Russell Williamson

Personal information
- Full name: Russell Ian Williamson
- Date of birth: 17 March 1980 (age 46)
- Place of birth: Loughton, England
- Position: Midfielder

Youth career
- Wimbledon

Senior career*
- Years: Team / Apps / (Gls)
- 1998–2000: Wimbledon / 0 / (0)
- 2000–2001: Southend United / 12 / (0)
- 2001–2002: Chelmsford City / 8 / (0)
- Bishop's Stortford
- Hornchurch
- Billericay Town
- Heybridge Swifts
- Waltham Abbey
- Bishop's Stortford
- Brimsdown Rovers
- Enfield 1893

= Russell Williamson =

English footballer

Russell Ian Williamson (born 17 March 1980) is an English former footballer who played as a midfielder.

==Career==
After progressing through the youth ranks, Williamson signed a professional contract with Wimbledon in June 1998. Upon his release from Wimbledon, Williamson underwent a trial with Scottish club Clyde. In November 2000, Williamson signed for Southend United. During his time at Southend, Williamson made twelve Football League appearances, starting nine times. Williamson scored twice for Southend, coming in FA Cup matches against Torquay United.
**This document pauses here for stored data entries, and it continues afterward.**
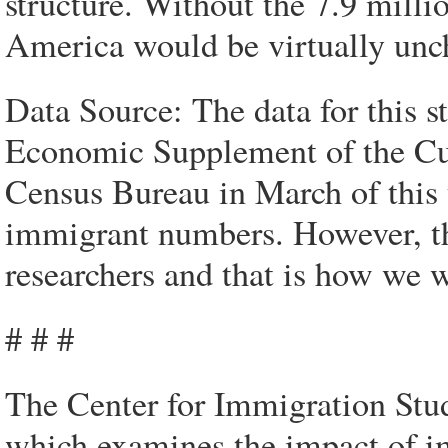
structure. Without the 7.9 milli
America would be virtually unch
Data Source: The data for this 
Economic Supplement of the Cur
Census Bureau in March of this 
immigrant numbers. However, the
researchers and that is how we w
# # #
The Center for Immigration Studi
which examines the impact of im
Following his spell with Southend, Williamson dropped into Non-League football, playing for Chelmsford City, Bishop's Stortford, Hornchurch, Billericay Town, Heybridge Swifts, Waltham Abbey, Brimsdown Rovers and Enfield 1893.

During the 2009–10 season, Owusu played alongside former Wimbledon and Chelmsford teammate Ansah Owusu for Larsens in the Waltham Sunday Football League.